▶ Work to complete
A verbatim repetition of the data below is requested, without images.

====== Available data

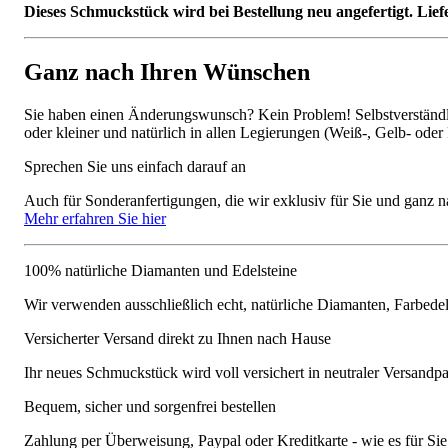
Dieses Schmuckstück wird bei Bestellung neu angefertigt. Lief
Ganz nach Ihren Wünschen
Sie haben einen Änderungswunsch? Kein Problem! Selbstverständlic
oder kleiner und natürlich in allen Legierungen (Weiß-, Gelb- oder
Sprechen Sie uns einfach darauf an
Auch für Sonderanfertigungen, die wir exklusiv für Sie und ganz n
Mehr erfahren Sie hier
100% natürliche Diamanten und Edelsteine
Wir verwenden ausschließlich echt, natürliche Diamanten, Farbede
Versicherter Versand direkt zu Ihnen nach Hause
Ihr neues Schmuckstück wird voll versichert in neutraler Versandpa
Bequem, sicher und sorgenfrei bestellen
Zahlung per Überweisung, Paypal oder Kreditkarte - wie es für S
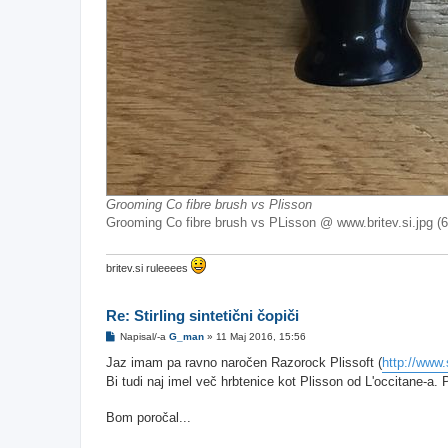
Grooming Co fibre brush vs Plisson
Grooming Co fibre brush vs PLisson @ www.britev.si.jpg (
britev.si ruleeees
Re: Stirling sintetični čopiči
O
Napisal/-a
G_man
»
11 Maj 2016, 15:56
d
g
Jaz imam pa ravno naročen Razorock Plissoft (
http://www.
o
Bi tudi naj imel več hrbtenice kot Plisson od L'occitane-a. Pa
v
o
r
Bom poročal...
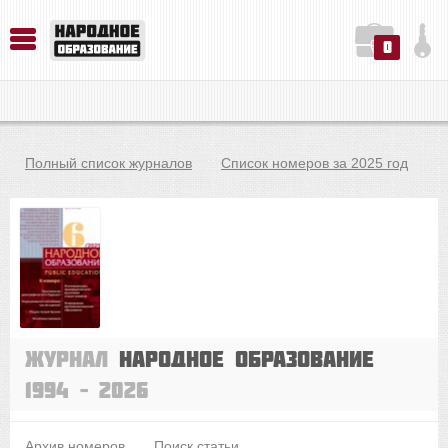
0
История. Обществознание. Методика преподавания. Учебные пособия
Русский язык. Литература. Филология. Лингвистика. Методика преподавания. Учебные пособия
Физика. Химия. Биология. Методика преподавания. Учебные пособия
Полный список журналов
Список номеров за 2025 год
Журнал
Народное образование
1994 – 2026
Архив номеров
Поиск статьи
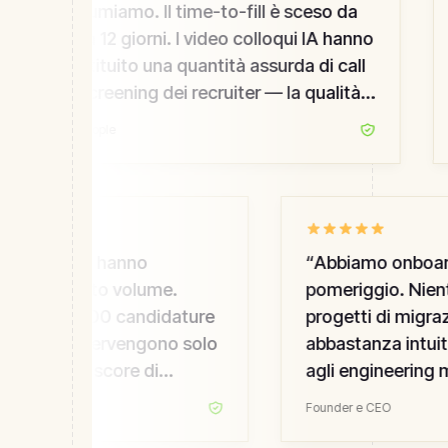
assumiamo. Il time-to-fill è sceso da
45 a 12 giorni. I video colloqui IA hanno
sostituito una quantità assurda di call
di screening dei recruiter — la qualità è
salita, il mio team non si brucia.
”
VP People
ent chain hanno
“
Abbiamo onboarda
iring ad alto volume.
pomeriggio. Niente
 oltre 2.000 candidature
progetti di migrazi
ecruiter intervengono solo
abbastanza intuiti
i. Anche gli score di
agli engineering ma
erience sono saliti — li
requisition da soli.
Founder e CEO
HR che abbiamo ad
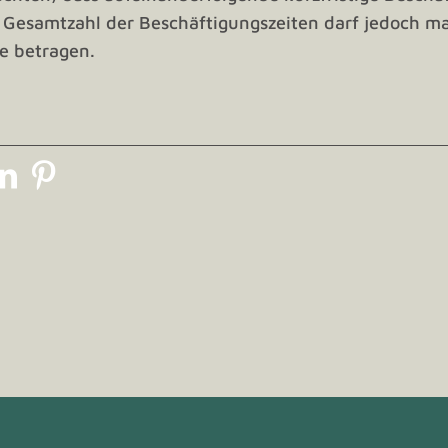
Gesamtzahl der Beschäftigungszeiten darf jedoch max
e betragen.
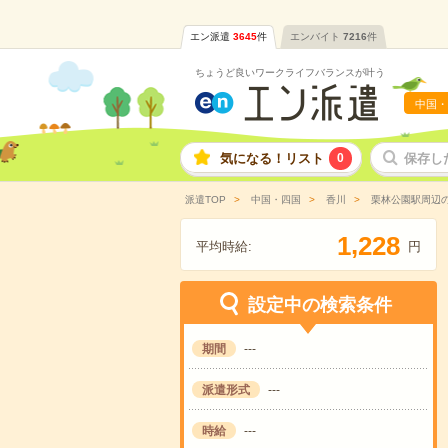
エン派遣
3645
件
エンバイト
7216
件
ちょうど良いワークライフバランスが叶う
中国・
気になる！リスト
0
保存し
派遣TOP
中国・四国
香川
栗林公園駅周辺
,
1
2
2
8
平均時給:
円
設定中の検索条件
期間
---
派遣形式
---
時給
---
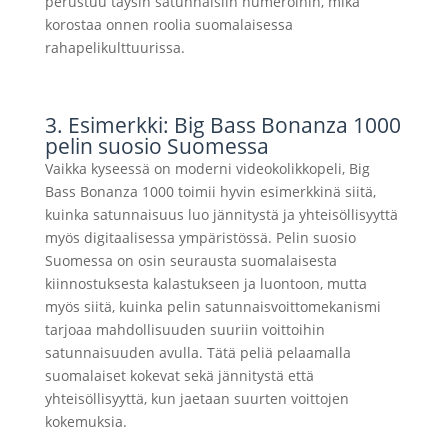
perustuu täysin satunnaisiin numeroihin, mikä
korostaa onnen roolia suomalaisessa
rahapelikulttuurissa.
3. Esimerkki: Big Bass Bonanza 1000
pelin suosio Suomessa
Vaikka kyseessä on moderni videokolikkopeli, Big
Bass Bonanza 1000 toimii hyvin esimerkkinä siitä,
kuinka satunnaisuus luo jännitystä ja yhteisöllisyyttä
myös digitaalisessa ympäristössä. Pelin suosio
Suomessa on osin seurausta suomalaisesta
kiinnostuksesta kalastukseen ja luontoon, mutta
myös siitä, kuinka pelin satunnaisvoittomekanismi
tarjoaa mahdollisuuden suuriin voittoihin
satunnaisuuden avulla. Tätä peliä pelaamalla
suomalaiset kokevat sekä jännitystä että
yhteisöllisyyttä, kun jaetaan suurten voittojen
kokemuksia.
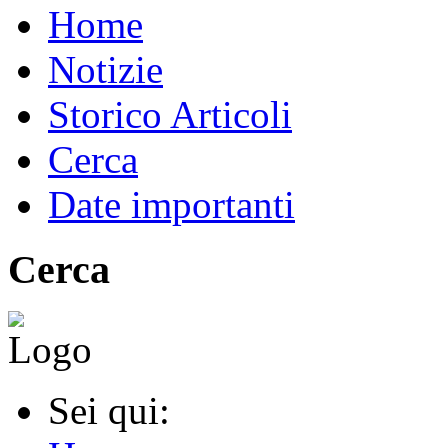
Home
Notizie
Storico Articoli
Cerca
Date importanti
Cerca
Sei qui:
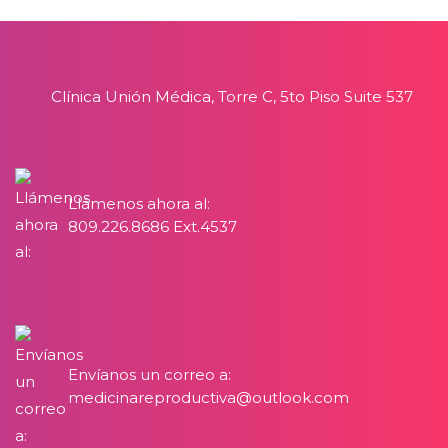
Clínica Unión Médica, Torre C, 5to Piso Suite 537
Llámenos ahora al:
809.226.8686 Ext.4537
Envíanos un correo a:
medicinareproductiva@outlook.com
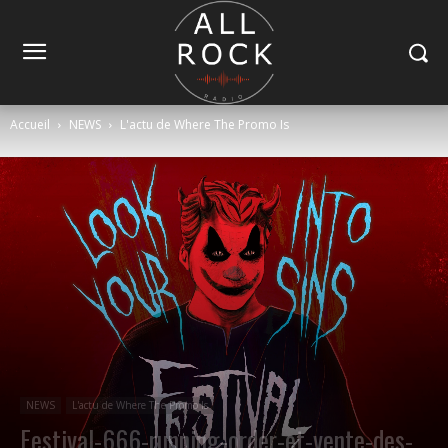
Accueil
NEWS
L'actu de Where The Promo Is
NEWS
L'actu de Where The Promo Is
Festival-666-running-order-et-vente-des-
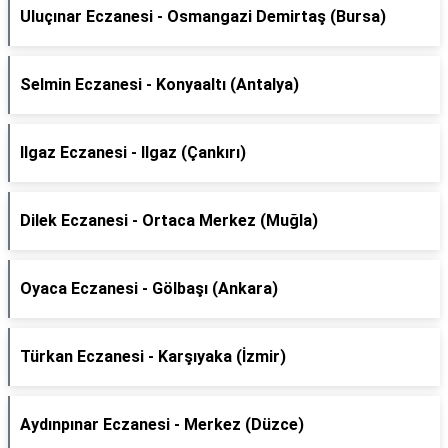
Uluçınar Eczanesi - Osmangazi Demirtaş (Bursa)
Selmin Eczanesi - Konyaaltı (Antalya)
Ilgaz Eczanesi - Ilgaz (Çankırı)
Dilek Eczanesi - Ortaca Merkez (Muğla)
Oyaca Eczanesi - Gölbaşı (Ankara)
Türkan Eczanesi - Karşıyaka (İzmir)
Aydınpınar Eczanesi - Merkez (Düzce)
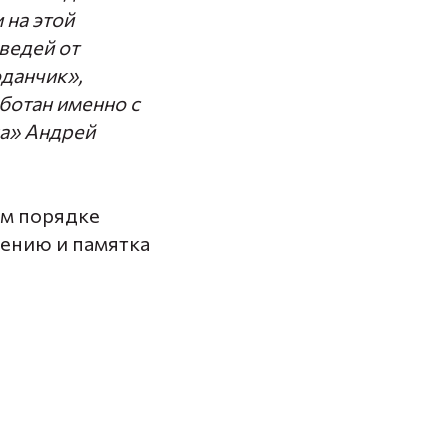
 на этой
ведей от
данчик»,
ботан именно с
ка» Андрей
ом порядке
ению и памятка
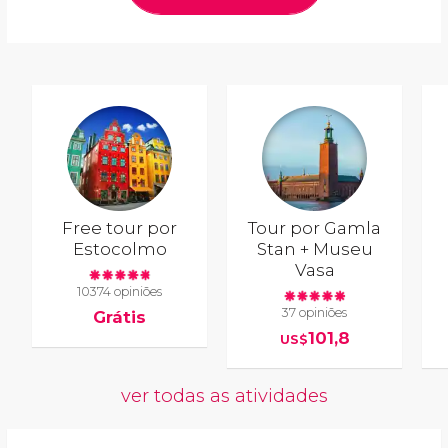
Free tour por
Tour por Gamla
Estocolmo
Stan + Museu
Vasa
10374 opiniões
37 opiniões
Grátis
101,8
US$
ver todas as atividades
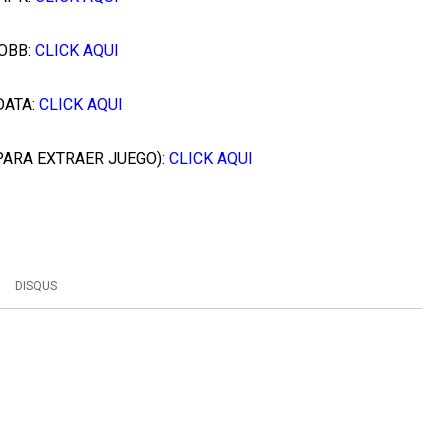
OBB:
CLICK AQUI
DATA:
CLICK AQUI
PARA EXTRAER JUEGO):
CLICK AQUI
DISQUS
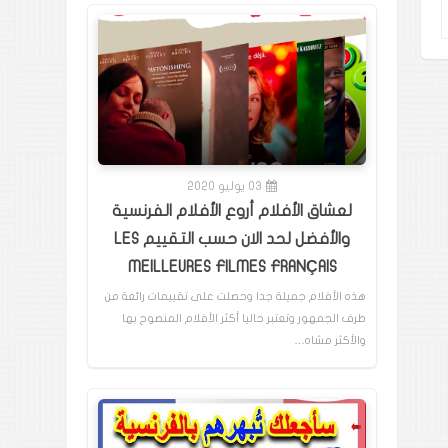
03 يوليو 2020
لعشاق الأفلام أروع الأفلام الفرنسية
والأفضل لحد الان حسب التقييم LES
MEILLEURES FILMES FRANÇAIS
هذه الأفلام جميلة جدا وحصلت على تقييمات رائعة من
طرف الجمهور وتعتبر حاليا أكثر الأفلام المنصوح بها
والأكثر مشاه…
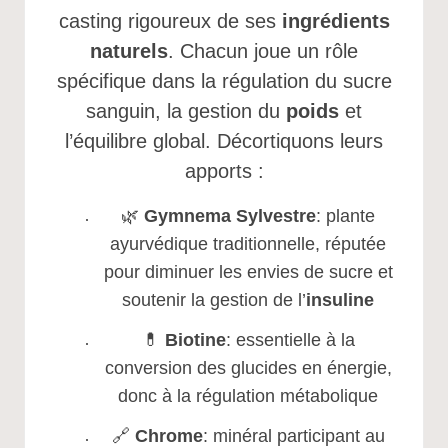
casting rigoureux de ses
ingrédients
naturels
. Chacun joue un rôle
spécifique dans la régulation du sucre
sanguin, la gestion du
poids
et
l’équilibre global. Décortiquons leurs
apports :
🌿
Gymnema Sylvestre
: plante
ayurvédique traditionnelle, réputée
pour diminuer les envies de sucre et
soutenir la gestion de l’
insuline
💊
Biotine
: essentielle à la
conversion des glucides en énergie,
donc à la régulation métabolique
🔗
Chrome
: minéral participant au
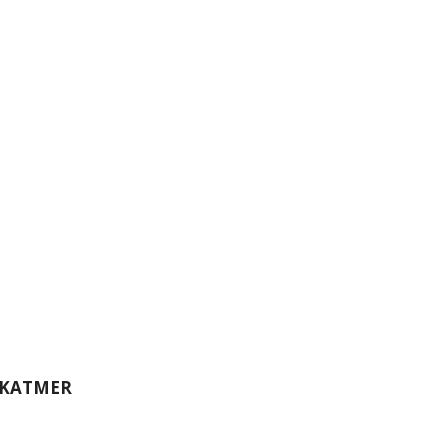
KATMER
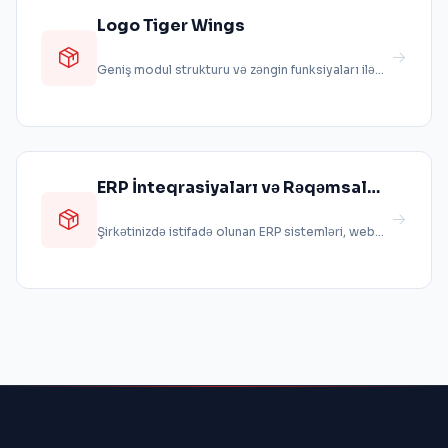
Logo Tiger Wings
Geniş modul strukturu və zəngin funksiyaları ilə
Logo Tiger Wings ERP, orta və b...
ERP İnteqrasiyaları və Rəqəmsal
Həllər
Şirkətinizdə istifadə olunan ERP sistemləri, web
portallar, mobil tətbiqlər, ban...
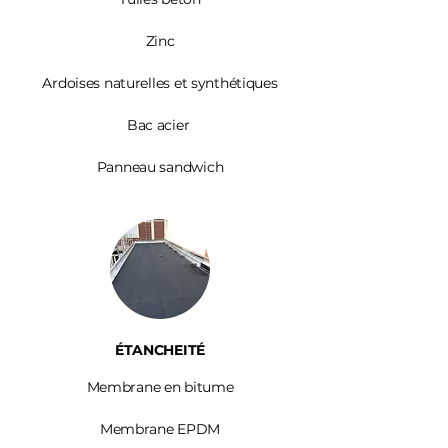
Zinc​
Ardoises
naturelles et synthétiques
Bac acier
Panneau sandwich
ÉTANCHEITÉ
Membrane en bitume
Membrane EPDM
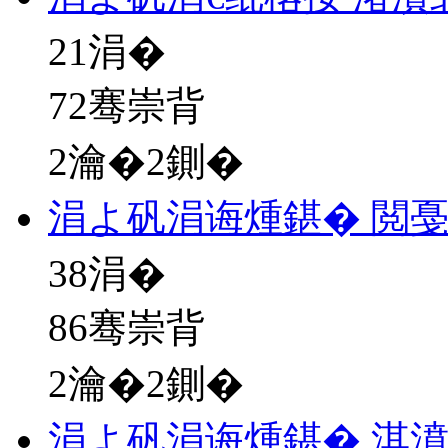
21
涓�
72骞崇背
2瀹�2鍘�
涓よ矾涓诲煄鍖� 閲
38
涓�
86骞崇背
2瀹�2鍘�
涓よ矾涓诲煄鍖� 淇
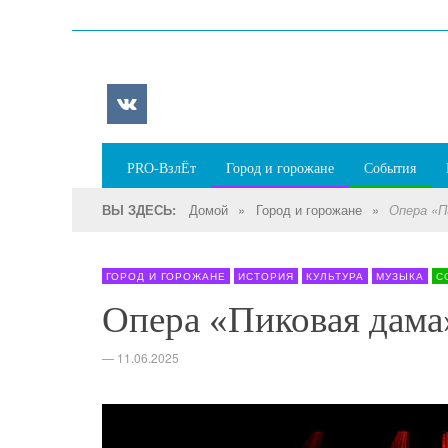
PRO-ВзлЁт
Город и горожане
События
Домой
»
Город и горожане
»
ВЫ ЗДЕСЬ:
Опера «П
ГОРОД И ГОРОЖАНЕ
ИСТОРИЯ
КУЛЬТУРА
МУЗЫКА
С
Опера «Пиковая дама
—
11.06.2025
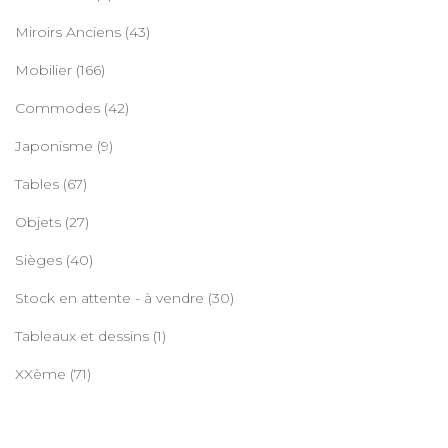
Miroirs Anciens
(43)
Mobilier
(166)
Commodes
(42)
Japonisme
(9)
Tables
(67)
Objets
(27)
Sièges
(40)
Stock en attente - à vendre
(30)
Tableaux et dessins
(1)
XXème
(71)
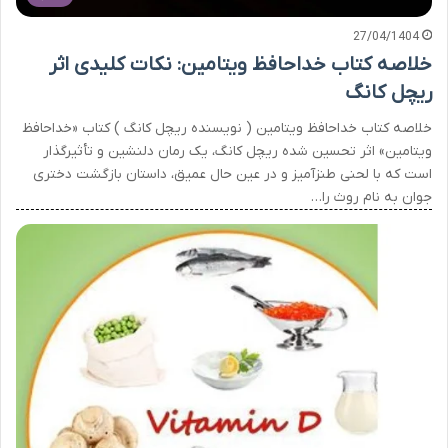
27/04/1404
خلاصه کتاب خداحافظ ویتامین: نکات کلیدی اثر
ریچل کانگ
خلاصه کتاب خداحافظ ویتامین ( نویسنده ریچل کانگ ) کتاب «خداحافظ
ویتامین» اثر تحسین شده ریچل کانگ، یک رمان دلنشین و تأثیرگذار
است که با لحنی طنزآمیز و در عین حال عمیق، داستان بازگشت دختری
جوان به نام روث را…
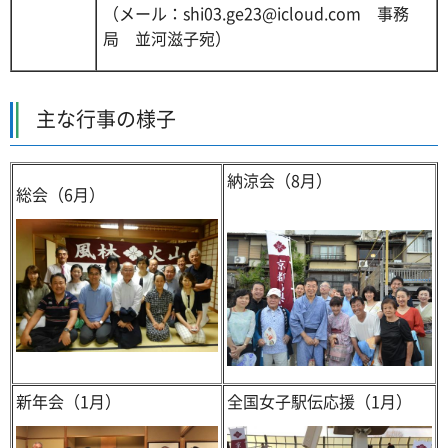
（メール：shi03.ge23@icloud.com 事務
局 並河滋子宛）
主な行事の様子
納涼会（8月）
総会（6月）
新年会（1月）
全国女子駅伝応援（1月）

============

▶ Response to this task
Dieses Schmuckstück wird bei Bestellung neu angefertigt. Lief
Ganz nach Ihren Wünschen
Sie haben einen Änderungswunsch? Kein Problem! Selbstverständlic
oder kleiner und natürlich in allen Legierungen (Weiß-, Gelb- oder
Sprechen Sie uns einfach darauf an
Auch für Sonderanfertigungen, die wir exklusiv für Sie und ganz n
Mehr erfahren Sie hier
100% natürliche Diamanten und Edelsteine
Wir verwenden ausschließlich echt, natürliche Diamanten, Farbede
Versicherter Versand direkt zu Ihnen nach Hause
Ihr neues Schmuckstück wird voll versichert in neutraler Versandpa
Bequem, sicher und sorgenfrei bestellen
Zahlung per Überweisung, Paypal oder Kreditkarte - wie es für S
Grooming Co fibre brush vs Plisson
Grooming Co fibre brush vs PLisson @ www.britev.si.jpg (
britev.si ruleeees
Re: Stirling sintetični čopiči
O
Napisal/-a
G_man
»
11 Maj 2016, 15:56
d
g
Jaz imam pa ravno naročen Razorock Plissoft (
http://www.
o
Bi tudi naj imel več hrbtenice kot Plisson od L'occitane-a. Pa
v
o
r
Bom poročal...
0
История. Обществознание. Методика преподавания. Учебные пособия
Русский язык. Литература. Филология. Лингвистика. Методика преподавания. Учебные пособия
Физика. Химия. Биология. Методика преподавания. Учебные пособия
Полный список журналов
Список номеров за 2025 год
Журнал
Народное образование
1994 – 2026
Архив номеров
Поиск статьи
assumiamo. Il time-to-fill è sceso da
45 a 12 giorni. I video colloqui IA hanno
sostituito una quantità assurda di call
di screening dei recruiter — la qualità è
salita, il mio team non si brucia.
”
VP People
ent chain hanno
“
Abbiamo onboarda
iring ad alto volume.
pomeriggio. Niente
 oltre 2.000 candidature
progetti di migrazi
ecruiter intervengono solo
abbastanza intuiti
i. Anche gli score di
agli engineering ma
erience sono saliti — li
requisition da soli.
Founder e CEO
HR che abbiamo ad
Gesamtzahl der Beschäftigungszeiten darf jedoch max
e betragen.
エン派遣
3645
件
エンバイト
7216
件
ちょうど良いワークライフバランスが叶う
中国・
気になる！リスト
0
保存し
派遣TOP
中国・四国
香川
栗林公園駅周辺
,
1
2
2
8
平均時給:
円
設定中の検索条件
期間
---
派遣形式
---
時給
---
perustuu täysin satunnaisiin numeroihin, mikä
korostaa onnen roolia suomalaisessa
rahapelikulttuurissa.
3. Esimerkki: Big Bass Bonanza 1000
pelin suosio Suomessa
Vaikka kyseessä on moderni videokolikkopeli, Big
Bass Bonanza 1000 toimii hyvin esimerkkinä siitä,
kuinka satunnaisuus luo jännitystä ja yhteisöllisyyttä
myös digitaalisessa ympäristössä. Pelin suosio
Suomessa on osin seurausta suomalaisesta
kiinnostuksesta kalastukseen ja luontoon, mutta
myös siitä, kuinka pelin satunnaisvoittomekanismi
tarjoaa mahdollisuuden suuriin voittoihin
satunnaisuuden avulla. Tätä peliä pelaamalla
suomalaiset kokevat sekä jännitystä että
yhteisöllisyyttä, kun jaetaan suurten voittojen
kokemuksia.
Home
Notizie
Storico Articoli
Cerca
Date importanti
Cerca
Sei qui:
Clínica Unión Médica, Torre C, 5to Piso Suite 537
Llámenos ahora al:
809.226.8686 Ext.4537
Envíanos un correo a:
medicinareproductiva@outlook.com
Accueil
NEWS
L'actu de Where The Promo Is
NEWS
L'actu de Where The Promo Is
Festival-666-running-order-et-vente-des-
Uluçınar Eczanesi - Osmangazi Demirtaş (Bursa)
Selmin Eczanesi - Konyaaltı (Antalya)
Ilgaz Eczanesi - Ilgaz (Çankırı)
Dilek Eczanesi - Ortaca Merkez (Muğla)
Oyaca Eczanesi - Gölbaşı (Ankara)
Türkan Eczanesi - Karşıyaka (İzmir)
Aydınpınar Eczanesi - Merkez (Düzce)
 на этой
ведей от
данчик»,
ботан именно с
ка» Андрей
ом порядке
ению и памятка
Free tour por
Tour por Gamla
Estocolmo
Stan + Museu
Vasa
10374 opiniões
37 opiniões
Grátis
101,8
US$
ver todas as atividades
OBB:
CLICK AQUI
DATA:
CLICK AQUI
PARA EXTRAER JUEGO):
CLICK AQUI
DISQUS
03 يوليو 2020
لعشاق الأفلام أروع الأفلام الفرنسية
والأفضل لحد الان حسب التقييم LES
MEILLEURES FILMES FRANÇAIS
هذه الأفلام جميلة جدا وحصلت على تقييمات رائعة من
طرف الجمهور وتعتبر حاليا أكثر الأفلام المنصوح بها
والأكثر مشاه…
casting rigoureux de ses
ingrédients
naturels
. Chacun joue un rôle
spécifique dans la régulation du sucre
sanguin, la gestion du
poids
et
l’équilibre global. Décortiquons leurs
apports :
🌿
Gymnema Sylvestre
: plante
ayurvédique traditionnelle, réputée
pour diminuer les envies de sucre et
soutenir la gestion de l’
insuline
💊
Biotine
: essentielle à la
conversion des glucides en énergie,
donc à la régulation métabolique
🔗
Chrome
: minéral participant au
KATMER
Logo Tiger Wings
Geniş modul strukturu və zəngin funksiyaları ilə
Logo Tiger Wings ERP, orta və b...
ERP İnteqrasiyaları və Rəqəmsal
Həllər
Şirkətinizdə istifadə olunan ERP sistemləri, web
portallar, mobil tətbiqlər, ban...
Zinc​
Ardoises
naturelles et synthétiques
Bac acier
Panneau sandwich
ÉTANCHEITÉ
Membrane en bitume
Membrane EPDM
21
涓�
72骞崇背
2瀹�2鍘�
涓よ矾涓诲煄鍖� 閲
38
涓�
86骞崇背
2瀹�2鍘�
涓よ矾涓诲煄鍖� 淇
PRO-ВзлЁт
Город и горожане
События
Домой
»
Город и горожане
»
ВЫ ЗДЕСЬ:
Опера «П
ГОРОД И ГОРОЖАНЕ
ИСТОРИЯ
КУЛЬТУРА
МУЗЫКА
С
Опера «Пиковая дама
—
11.06.2025
Miroirs Anciens
(43)
Mobilier
(166)
Commodes
(42)
Japonisme
(9)
Tables
(67)
Objets
(27)
Sièges
(40)
Stock en attente - à vendre
(30)
Tableaux et dessins
(1)
XXème
(71)
27/04/1404
خلاصه کتاب خداحافظ ویتامین: نکات کلیدی اثر
ریچل کانگ
خلاصه کتاب خداحافظ ویتامین ( نویسنده ریچل کانگ ) کتاب «خداحافظ
ویتامین» اثر تحسین شده ریچل کانگ، یک رمان دلنشین و تأثیرگذار
است که با لحنی طنزآمیز و در عین حال عمیق، داستان بازگشت دختری
جوان به نام روث را…
（メール：shi03.ge23@icloud.com 事務
局 並河滋子宛）
主な行事の様子
納涼会（8月）
総会（6月）
新年会（1月）
全国女子駅伝応援（1月）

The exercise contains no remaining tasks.